*Work request:* Set the records down once more so that they match the source word for word.

*Data excerpts:*
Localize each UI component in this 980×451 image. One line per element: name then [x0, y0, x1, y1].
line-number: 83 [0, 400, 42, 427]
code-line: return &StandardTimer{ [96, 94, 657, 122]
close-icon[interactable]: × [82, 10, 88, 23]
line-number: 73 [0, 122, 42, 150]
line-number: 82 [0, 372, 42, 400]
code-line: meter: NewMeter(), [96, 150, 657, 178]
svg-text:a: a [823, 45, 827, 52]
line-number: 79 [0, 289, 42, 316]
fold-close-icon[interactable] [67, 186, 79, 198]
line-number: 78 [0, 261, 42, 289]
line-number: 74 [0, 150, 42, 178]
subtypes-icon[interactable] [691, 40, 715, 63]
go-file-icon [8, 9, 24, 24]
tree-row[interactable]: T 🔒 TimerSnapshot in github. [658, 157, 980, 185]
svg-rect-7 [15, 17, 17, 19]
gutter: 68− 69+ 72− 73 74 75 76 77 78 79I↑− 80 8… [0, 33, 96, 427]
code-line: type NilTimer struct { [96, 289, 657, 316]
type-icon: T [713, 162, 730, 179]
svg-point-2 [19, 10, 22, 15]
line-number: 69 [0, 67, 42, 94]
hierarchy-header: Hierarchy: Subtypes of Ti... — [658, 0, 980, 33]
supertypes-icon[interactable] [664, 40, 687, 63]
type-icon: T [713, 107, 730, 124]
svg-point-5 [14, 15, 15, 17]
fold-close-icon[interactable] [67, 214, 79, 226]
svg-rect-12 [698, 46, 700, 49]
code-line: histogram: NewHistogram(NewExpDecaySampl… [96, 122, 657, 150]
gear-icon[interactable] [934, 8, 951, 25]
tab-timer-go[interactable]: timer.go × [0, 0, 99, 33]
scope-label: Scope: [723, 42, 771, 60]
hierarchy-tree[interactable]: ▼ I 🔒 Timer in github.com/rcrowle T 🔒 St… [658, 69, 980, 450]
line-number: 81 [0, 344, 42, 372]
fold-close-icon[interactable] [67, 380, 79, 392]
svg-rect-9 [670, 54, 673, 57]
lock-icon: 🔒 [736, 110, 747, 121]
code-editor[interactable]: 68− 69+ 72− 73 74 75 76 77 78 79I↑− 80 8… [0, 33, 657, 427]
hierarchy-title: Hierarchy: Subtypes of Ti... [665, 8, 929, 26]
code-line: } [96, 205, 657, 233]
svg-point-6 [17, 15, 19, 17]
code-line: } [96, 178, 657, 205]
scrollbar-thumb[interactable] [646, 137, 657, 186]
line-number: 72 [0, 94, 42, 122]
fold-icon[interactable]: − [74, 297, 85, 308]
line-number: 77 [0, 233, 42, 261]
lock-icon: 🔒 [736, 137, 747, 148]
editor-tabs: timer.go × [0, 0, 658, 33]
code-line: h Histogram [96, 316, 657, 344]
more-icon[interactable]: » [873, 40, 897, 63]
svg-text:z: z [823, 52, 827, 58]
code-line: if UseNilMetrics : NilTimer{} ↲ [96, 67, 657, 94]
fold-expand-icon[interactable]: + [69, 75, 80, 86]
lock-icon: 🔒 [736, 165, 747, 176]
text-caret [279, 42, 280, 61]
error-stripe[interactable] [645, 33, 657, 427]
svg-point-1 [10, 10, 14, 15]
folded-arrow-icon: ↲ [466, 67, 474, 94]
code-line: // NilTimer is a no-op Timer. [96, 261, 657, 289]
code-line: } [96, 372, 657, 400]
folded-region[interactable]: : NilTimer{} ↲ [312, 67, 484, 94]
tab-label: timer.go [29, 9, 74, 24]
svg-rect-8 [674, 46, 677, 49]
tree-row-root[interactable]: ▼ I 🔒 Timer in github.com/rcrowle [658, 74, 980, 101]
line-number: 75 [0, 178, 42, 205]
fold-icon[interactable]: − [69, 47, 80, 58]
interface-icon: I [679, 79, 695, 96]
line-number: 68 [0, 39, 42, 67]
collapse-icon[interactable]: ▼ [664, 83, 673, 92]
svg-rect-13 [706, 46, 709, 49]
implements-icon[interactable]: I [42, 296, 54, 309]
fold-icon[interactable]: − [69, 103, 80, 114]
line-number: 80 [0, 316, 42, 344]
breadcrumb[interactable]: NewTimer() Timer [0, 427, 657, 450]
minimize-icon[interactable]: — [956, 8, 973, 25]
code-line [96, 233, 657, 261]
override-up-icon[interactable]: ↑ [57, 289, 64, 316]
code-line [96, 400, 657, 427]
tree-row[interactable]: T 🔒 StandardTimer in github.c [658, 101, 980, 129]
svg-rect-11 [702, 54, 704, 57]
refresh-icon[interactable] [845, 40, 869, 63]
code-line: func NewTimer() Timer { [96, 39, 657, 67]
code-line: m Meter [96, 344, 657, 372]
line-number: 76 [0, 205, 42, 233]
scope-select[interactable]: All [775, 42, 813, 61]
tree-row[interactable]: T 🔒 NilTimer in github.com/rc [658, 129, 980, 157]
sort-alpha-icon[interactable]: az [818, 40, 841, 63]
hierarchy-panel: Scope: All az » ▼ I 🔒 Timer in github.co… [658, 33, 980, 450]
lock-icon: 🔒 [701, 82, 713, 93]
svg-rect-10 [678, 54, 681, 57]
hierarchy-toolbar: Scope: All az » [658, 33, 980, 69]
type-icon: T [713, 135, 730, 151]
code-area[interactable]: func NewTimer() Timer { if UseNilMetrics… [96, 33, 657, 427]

*Response to this task:*
Localize each UI component in this 980×451 image. One line per element: name then [x0, y0, x1, y1].
line-number: 83 [0, 400, 42, 427]
code-line: return &StandardTimer{ [96, 94, 657, 122]
close-icon[interactable]: × [82, 10, 88, 23]
line-number: 73 [0, 122, 42, 150]
line-number: 82 [0, 372, 42, 400]
code-line: meter: NewMeter(), [96, 150, 657, 178]
svg-text:a: a [823, 45, 827, 52]
line-number: 79 [0, 289, 42, 316]
fold-close-icon[interactable] [67, 186, 79, 198]
line-number: 78 [0, 261, 42, 289]
line-number: 74 [0, 150, 42, 178]
subtypes-icon[interactable] [691, 40, 715, 63]
go-file-icon [8, 9, 24, 24]
tree-row[interactable]: T 🔒 TimerSnapshot in github. [658, 157, 980, 185]
svg-rect-7 [15, 17, 17, 19]
gutter: 68− 69+ 72− 73 74 75 76 77 78 79I↑− 80 8… [0, 33, 96, 427]
code-line: type NilTimer struct { [96, 289, 657, 316]
type-icon: T [713, 162, 730, 179]
svg-point-2 [19, 10, 22, 15]
line-number: 69 [0, 67, 42, 94]
hierarchy-header: Hierarchy: Subtypes of Ti... — [658, 0, 980, 33]
supertypes-icon[interactable] [664, 40, 687, 63]
type-icon: T [713, 107, 730, 124]
svg-point-5 [14, 15, 15, 17]
fold-close-icon[interactable] [67, 214, 79, 226]
svg-rect-12 [698, 46, 700, 49]
code-line: histogram: NewHistogram(NewExpDecaySampl… [96, 122, 657, 150]
gear-icon[interactable] [934, 8, 951, 25]
tab-timer-go[interactable]: timer.go × [0, 0, 99, 33]
scope-label: Scope: [723, 42, 771, 60]
hierarchy-tree[interactable]: ▼ I 🔒 Timer in github.com/rcrowle T 🔒 St… [658, 69, 980, 450]
line-number: 81 [0, 344, 42, 372]
fold-close-icon[interactable] [67, 380, 79, 392]
svg-rect-9 [670, 54, 673, 57]
lock-icon: 🔒 [736, 110, 747, 121]
code-editor[interactable]: 68− 69+ 72− 73 74 75 76 77 78 79I↑− 80 8… [0, 33, 657, 427]
hierarchy-title: Hierarchy: Subtypes of Ti... [665, 8, 929, 26]
code-line: } [96, 205, 657, 233]
svg-point-6 [17, 15, 19, 17]
code-line: } [96, 178, 657, 205]
scrollbar-thumb[interactable] [646, 137, 657, 186]
line-number: 72 [0, 94, 42, 122]
fold-icon[interactable]: − [74, 297, 85, 308]
line-number: 77 [0, 233, 42, 261]
lock-icon: 🔒 [736, 137, 747, 148]
editor-tabs: timer.go × [0, 0, 658, 33]
code-line: h Histogram [96, 316, 657, 344]
more-icon[interactable]: » [873, 40, 897, 63]
svg-text:z: z [823, 52, 827, 58]
code-line: if UseNilMetrics : NilTimer{} ↲ [96, 67, 657, 94]
fold-expand-icon[interactable]: + [69, 75, 80, 86]
lock-icon: 🔒 [736, 165, 747, 176]
text-caret [279, 42, 280, 61]
error-stripe[interactable] [645, 33, 657, 427]
svg-point-1 [10, 10, 14, 15]
folded-arrow-icon: ↲ [466, 67, 474, 94]
code-line: // NilTimer is a no-op Timer. [96, 261, 657, 289]
code-line: } [96, 372, 657, 400]
folded-region[interactable]: : NilTimer{} ↲ [312, 67, 484, 94]
tab-label: timer.go [29, 9, 74, 24]
svg-rect-8 [674, 46, 677, 49]
tree-row-root[interactable]: ▼ I 🔒 Timer in github.com/rcrowle [658, 74, 980, 101]
line-number: 75 [0, 178, 42, 205]
fold-icon[interactable]: − [69, 47, 80, 58]
interface-icon: I [679, 79, 695, 96]
line-number: 68 [0, 39, 42, 67]
collapse-icon[interactable]: ▼ [664, 83, 673, 92]
svg-rect-13 [706, 46, 709, 49]
implements-icon[interactable]: I [42, 296, 54, 309]
fold-icon[interactable]: − [69, 103, 80, 114]
line-number: 80 [0, 316, 42, 344]
breadcrumb[interactable]: NewTimer() Timer [0, 427, 657, 450]
minimize-icon[interactable]: — [956, 8, 973, 25]
code-line [96, 233, 657, 261]
override-up-icon[interactable]: ↑ [57, 289, 64, 316]
code-line [96, 400, 657, 427]
tree-row[interactable]: T 🔒 StandardTimer in github.c [658, 101, 980, 129]
svg-rect-11 [702, 54, 704, 57]
refresh-icon[interactable] [845, 40, 869, 63]
code-line: func NewTimer() Timer { [96, 39, 657, 67]
code-line: m Meter [96, 344, 657, 372]
line-number: 76 [0, 205, 42, 233]
scope-select[interactable]: All [775, 42, 813, 61]
tree-row[interactable]: T 🔒 NilTimer in github.com/rc [658, 129, 980, 157]
sort-alpha-icon[interactable]: az [818, 40, 841, 63]
hierarchy-panel: Scope: All az » ▼ I 🔒 Timer in github.co… [658, 33, 980, 450]
lock-icon: 🔒 [701, 82, 713, 93]
svg-rect-10 [678, 54, 681, 57]
hierarchy-toolbar: Scope: All az » [658, 33, 980, 69]
type-icon: T [713, 135, 730, 151]
code-area[interactable]: func NewTimer() Timer { if UseNilMetrics… [96, 33, 657, 427]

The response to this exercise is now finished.